Harvard's program supports 20 varsity women's sports and 21 men's sports. Harvard has 855 male athletes and 524 female athletes, a ratio of 62.1 percent to 37.9 percent.

Varsity male sports at Harvard received $2.2 million in administrative funding as of 1993, about twice that of women's sports. Male sports at Harvard also receive the bulk of the funding from alumni donations.

Harvard's sports information department declined to comment on the suit.

Brown's attorneys attempted a novel approach in defining Title IX compliance, arguing that women's participation rates are lower because of lower interest.
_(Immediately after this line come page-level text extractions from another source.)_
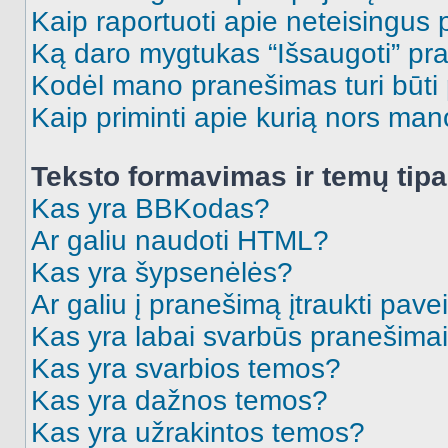
Kaip raportuoti apie neteisingus
Ką daro mygtukas “Išsaugoti” p
Kodėl mano pranešimas turi būti p
Kaip priminti apie kurią nors ma
Teksto formavimas ir temų tipa
Kas yra BBKodas?
Ar galiu naudoti HTML?
Kas yra šypsenėlės?
Ar galiu į pranešimą įtraukti pavei
Kas yra labai svarbūs pranešima
Kas yra svarbios temos?
Kas yra dažnos temos?
Kas yra užrakintos temos?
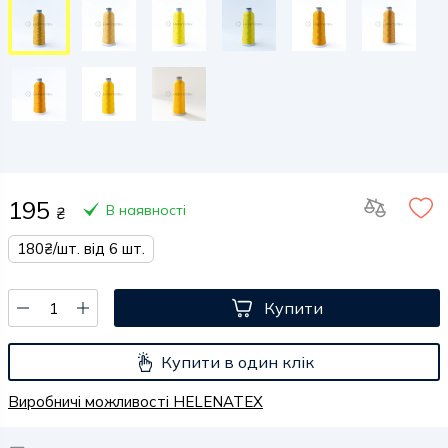
195
В наявності
₴
180₴/шт. від 6 шт.
Купити
Купити в один клік
Виробничі можливості HELENATEX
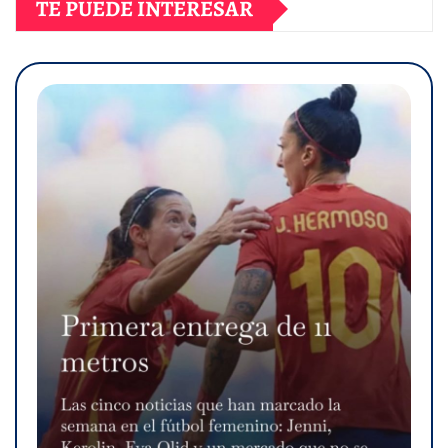
TE PUEDE INTERESAR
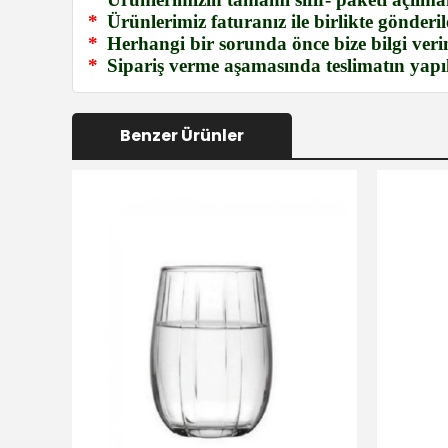
*
Ürünlerimiz faturanız ile birlikte gönderile
*
Herhangi bir sorunda önce bize bilgi verin
*
Sipariş verme aşamasında teslimatın yapıla
Benzer Ürünler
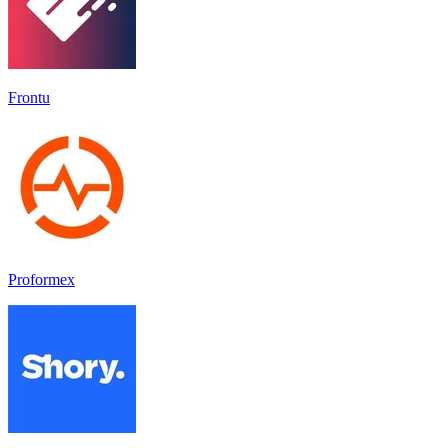
Frontu
Proformex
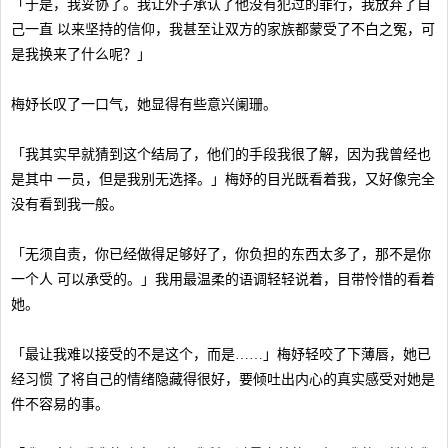
「于是，我妥协了。我让外子承认了他没有犯过的罪行，我放弃了自
己一直 以来坚持的信仰，我甚至让双方的家族都蒙受了不白之冤，可
是我换来了什么呢？」
梅妤长叹了一口气，她显得有些意兴阑珊。
「我其实早就猜到这个结局了，他们的手段我很了解，因为我曾经也
是其中 一员，但是我别无选择。」梅妤的目光既看着我，又好像完全
没有看到我一般。
「无须自责，你已经做得足够好了，你负担的东西太多了，那不是你
一个人 可以承受的。」我用最温柔的语调轻轻说着，目带怜惜的看着
她。
「最让我难以接受的不是这个，而是……」梅妤轻咬了下薄唇，她已
经习惯 了将自己的情绪隐藏得很好，要倾吐出内心的真实感受对她是
件不容易的事。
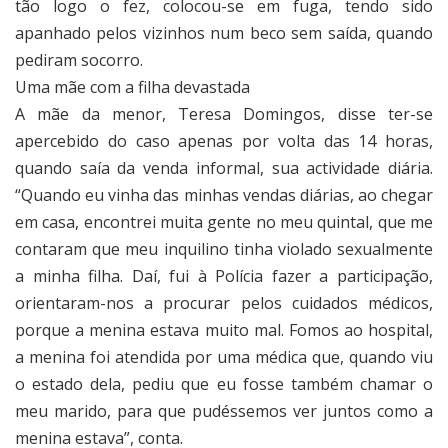
tão logo o fez, colocou-se em fuga, tendo sido
apanhado pelos vizinhos num beco sem saída, quando
pediram socorro.
Uma mãe com a filha devastada
A mãe da menor, Teresa Domingos, disse ter-se
apercebido do caso apenas por volta das 14 horas,
quando saía da venda informal, sua actividade diária.
“Quando eu vinha das minhas vendas diárias, ao chegar
em casa, encontrei muita gente no meu quintal, que me
contaram que meu inquilino tinha violado sexualmente
a minha filha. Daí, fui à Polícia fazer a participação,
orientaram-nos a procurar pelos cuidados médicos,
porque a menina estava muito mal. Fomos ao hospital,
a menina foi atendida por uma médica que, quando viu
o estado dela, pediu que eu fosse também chamar o
meu marido, para que pudéssemos ver juntos como a
menina estava”, conta.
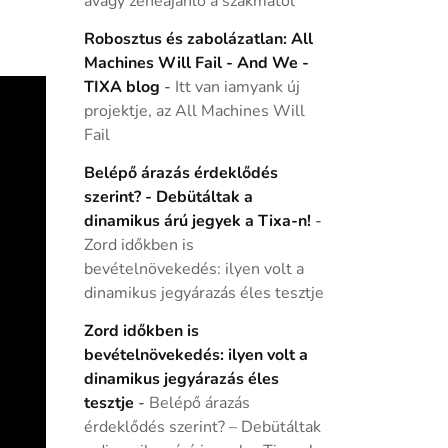
avagy zeneajánló a szakmától
Robosztus és zabolázatlan: All
Machines Will Fail - And We -
TIXA blog
-
Itt van iamyank új
projektje, az All Machines Will
Fail
Belépő árazás érdeklődés
szerint? - Debütáltak a
dinamikus árú jegyek a Tixa-n!
-
Zord időkben is
bevételnövekedés: ilyen volt a
dinamikus jegyárazás éles tesztje
Zord időkben is
bevételnövekedés: ilyen volt a
dinamikus jegyárazás éles
tesztje
-
Belépő árazás
érdeklődés szerint? – Debütáltak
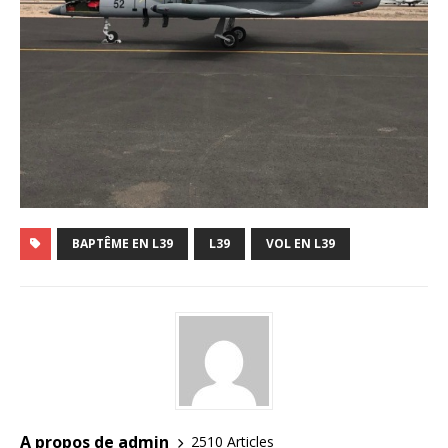
BAPTÊME EN L39
L39
VOL EN L39
A propos de admin
2510 Articles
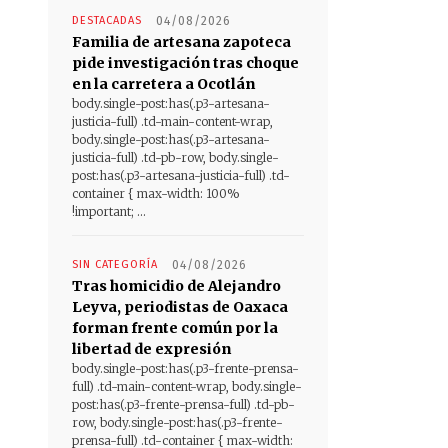
DESTACADAS
04/08/2026
Familia de artesana zapoteca
pide investigación tras choque
en la carretera a Ocotlán
body.single-post:has(.p3-artesana-
justicia-full) .td-main-content-wrap,
body.single-post:has(.p3-artesana-
justicia-full) .td-pb-row, body.single-
post:has(.p3-artesana-justicia-full) .td-
container { max-width: 100%
!important; ...
SIN CATEGORÍA
04/08/2026
Tras homicidio de Alejandro
Leyva, periodistas de Oaxaca
forman frente común por la
libertad de expresión
body.single-post:has(.p3-frente-prensa-
full) .td-main-content-wrap, body.single-
post:has(.p3-frente-prensa-full) .td-pb-
row, body.single-post:has(.p3-frente-
prensa-full) .td-container { max-width:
To support their claim, they drew heavily on statistics--sources used included admissions data, much of which was ruled inadmissible, and SAT surveys.

In linking participation with interest, Brown's attorneys hope to show that women simply choose not to use available resources. But some women athletes see that logic as faulty.

"If there is no program to be interested in, who are you going to going to attact? I think it's difficult to attract women athletes if you don't have a strong women's athletes program," said senior Genevieve Chelius, captain of varsity lacrosse and soccer teams. "People who know that it is bad don't go there," she said.

Already, the suit has had impact at Brown, where a partial settlement had been reached these days into the trial, and elsewhere. "The suit has done an excellent job in improving the situation at Brown," Chelius said, "And I think this sends a message to other universities."